Economists who buy into MMT argue that a country that prints its own currency has little to worry about its debt. The crux of MMT is that national debt isn’t actually bad,  since it’s basically another way for the government to pour money into the private sector. See, when a government enacts a spending program,  it prints and circulates more money into the economy. So yes, the government is taking on debt, but it can always print more money to cover it. MMT says that the national debt deficit should be upped to the point where a country has full employment, because the deficit will be made up for by the output from the employees. (The only thing a money-printing country should worry about, argues MMT, is inflation.)

Remember the old Keynesian view on monetary policy? The one where economist John Maynard Keynes argued that in an economic downturn, the government could stimulate demand by paying people to dig holes in the ground, and paying others to fill them back up?  His point was that we should inject money into the economy from the top – through government programs – and to let the money just keep circulating downwards.

Well, MMT takes the Keynesian view to a whole new level.

According to MMT economists, the purpose of taxes is not to serve as federal income for the government to cover its expenses.  Rather, its purpose is to solve income inequality and limit inflation by taking money from the rich.

Is it a coincidence that the lawmakers that have embraced MMT are the ones who want to institute programs like The Green New Deal or Medicaid For All?
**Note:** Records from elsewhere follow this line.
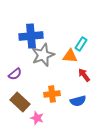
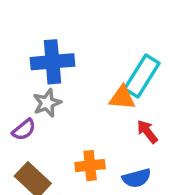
cyan rectangle: (81, 44) -> (142, 76), size x1.6
gray star: (43, 55) -> (47, 103), moved, size x0.7

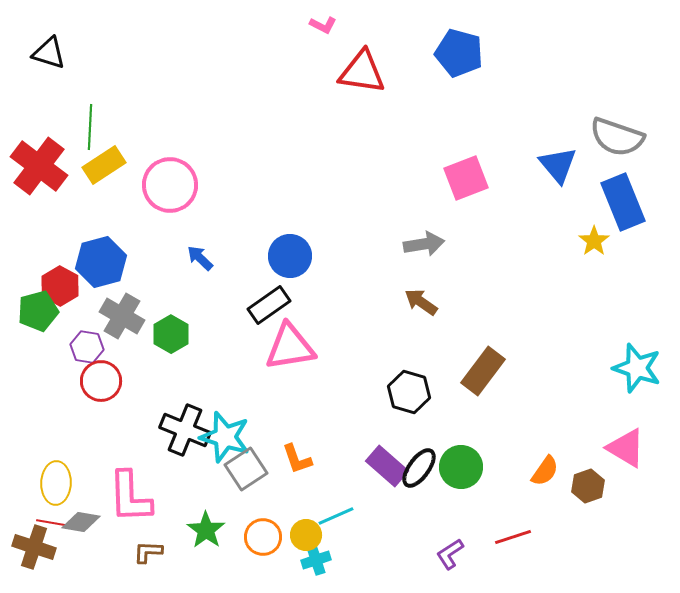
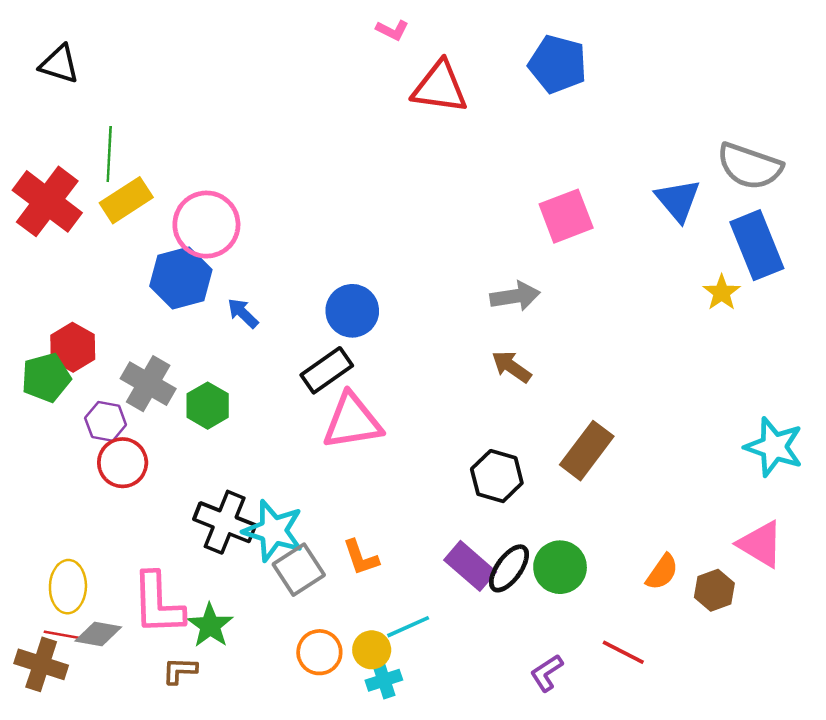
blue hexagon: (101, 262) -> (181, 278), moved
green star: (206, 530) -> (210, 625), moved
red line: (513, 537) -> (623, 652), turned 45

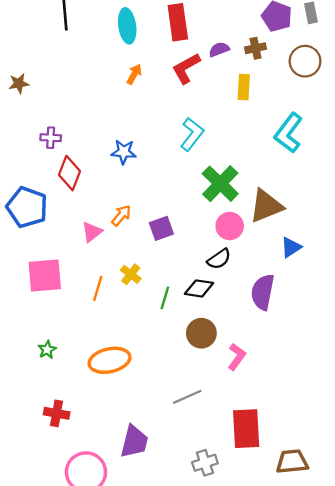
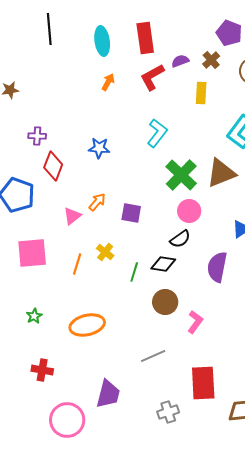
brown cross: (256, 48) -> (211, 60), turned -30
brown triangle: (266, 206) -> (221, 173), moved
purple square: (161, 228) -> (131, 213), turned 30

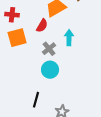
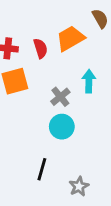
red semicircle: (42, 26) -> (40, 48), moved, turned -48

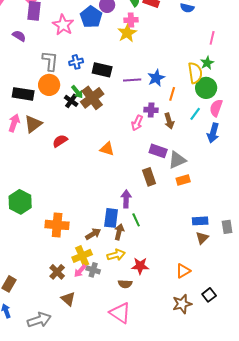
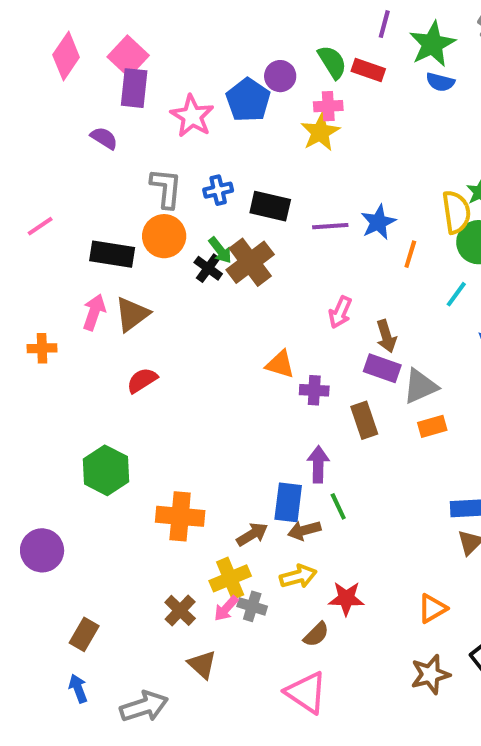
purple cross: (151, 110) -> (314, 390), moved
brown arrow: (169, 121) -> (386, 336), moved
red semicircle: (60, 141) -> (142, 380), moved
brown arrow: (119, 232) -> (304, 530), turned -119
brown semicircle: (125, 284) -> (316, 634), turned -48

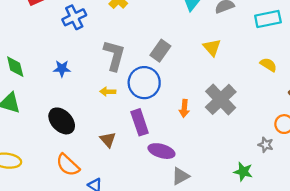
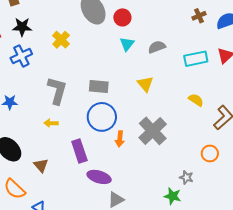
gray rectangle: (160, 51) -> (99, 87), turned 60
blue circle: (144, 83) -> (102, 117), moved
brown triangle: (108, 140) -> (41, 165), moved
gray star: (266, 145) -> (186, 177), moved

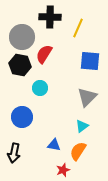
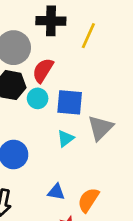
blue square: (90, 61) -> (70, 102), moved
cyan circle: (40, 88) -> (38, 98), moved
cyan triangle: (82, 126) -> (66, 138), moved

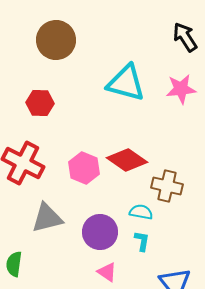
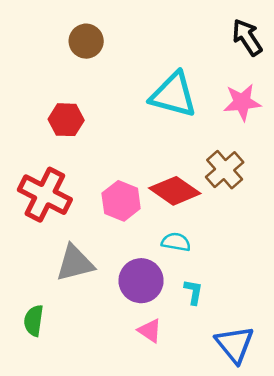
brown circle: (56, 40) -> (86, 41), size x0.7
brown cross: (167, 186) -> (225, 170), moved, turned 36
cyan semicircle: (141, 212) -> (176, 242), moved

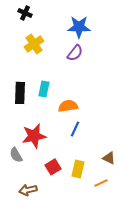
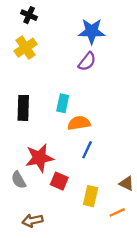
yellow cross: (34, 44) -> (26, 48), moved
cyan rectangle: (44, 89) -> (63, 103), moved
red square: (53, 167) -> (59, 181), moved, turned -35

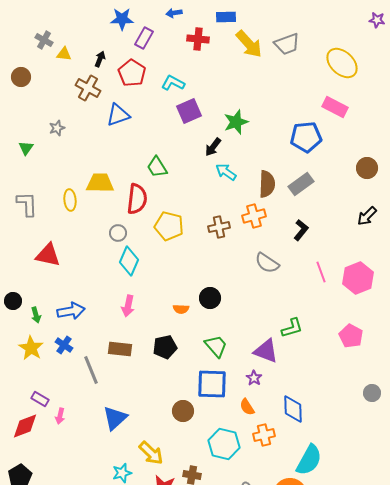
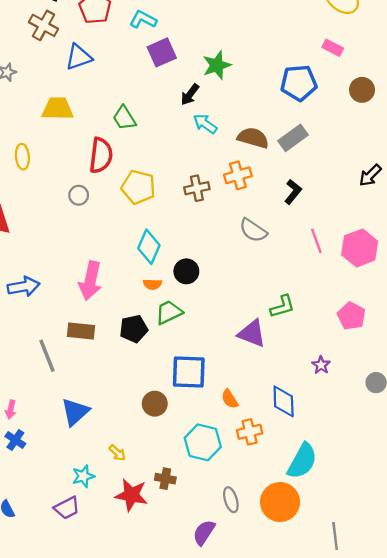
pink rectangle: (335, 107) -> (333, 48), size x0.7
brown circle: (367, 168) -> (362, 90), moved
yellow trapezoid: (100, 183) -> (58, 109), moved
brown semicircle: (267, 184) -> (253, 138), turned -76
cyan diamond: (129, 261) -> (149, 247), moved
pink arrow: (128, 306) -> (90, 281), size x1.5
blue cross: (64, 345) -> (15, 440), moved
green trapezoid: (216, 346) -> (169, 312), moved, turned -75
purple star: (254, 378) -> (321, 365), moved
yellow arrow: (151, 453) -> (117, 453), size x0.6

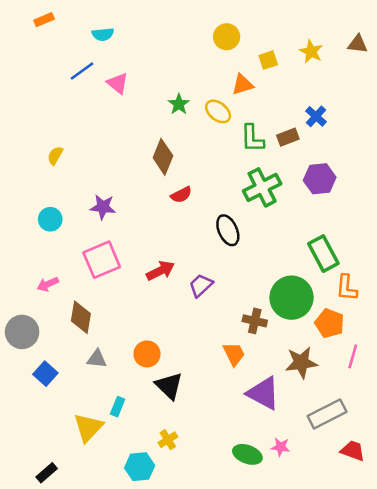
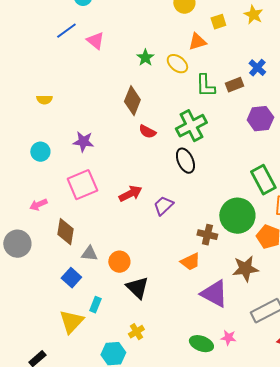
yellow semicircle: (55, 156) -> (44, 100), turned -119
green cross: (262, 187) -> (191, 126), moved
red semicircle: (181, 195) -> (147, 132), turned 54
orange trapezoid: (234, 354) -> (190, 262), turned 90
gray triangle: (97, 359) -> (89, 254), moved
blue square: (45, 374) -> (71, 278), moved

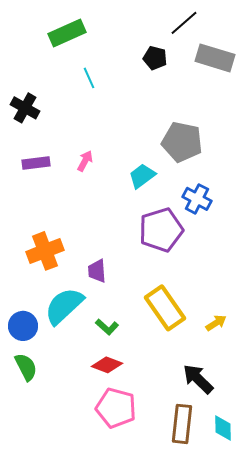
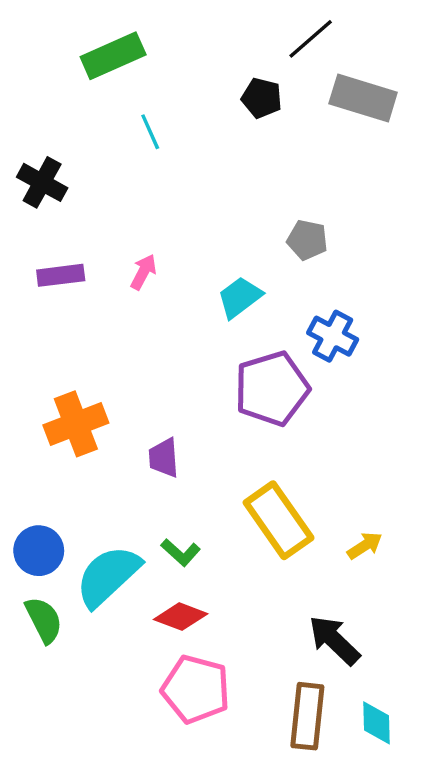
gray pentagon: (182, 142) -> (307, 240), size x0.6
cyan semicircle: (64, 306) -> (108, 576), moved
You can’t blame the sceptics for believing that this is just a convenient way to answer the “who’s going to pay for it?” question.

Hold tight, ladies and gents. The debate about MMT is about to get settled. If sending out stimulus checks to 85% of the country and dishing out trillions on various random programs doesn’t cause the degradation of the dollar with hyper-inflation, then don’t we all need to agree that MMT wins?

Whether it’s the U.S. dollar or our traditional economy textbooks, something’s about to become worthless. We’ll just need to wait and see which one.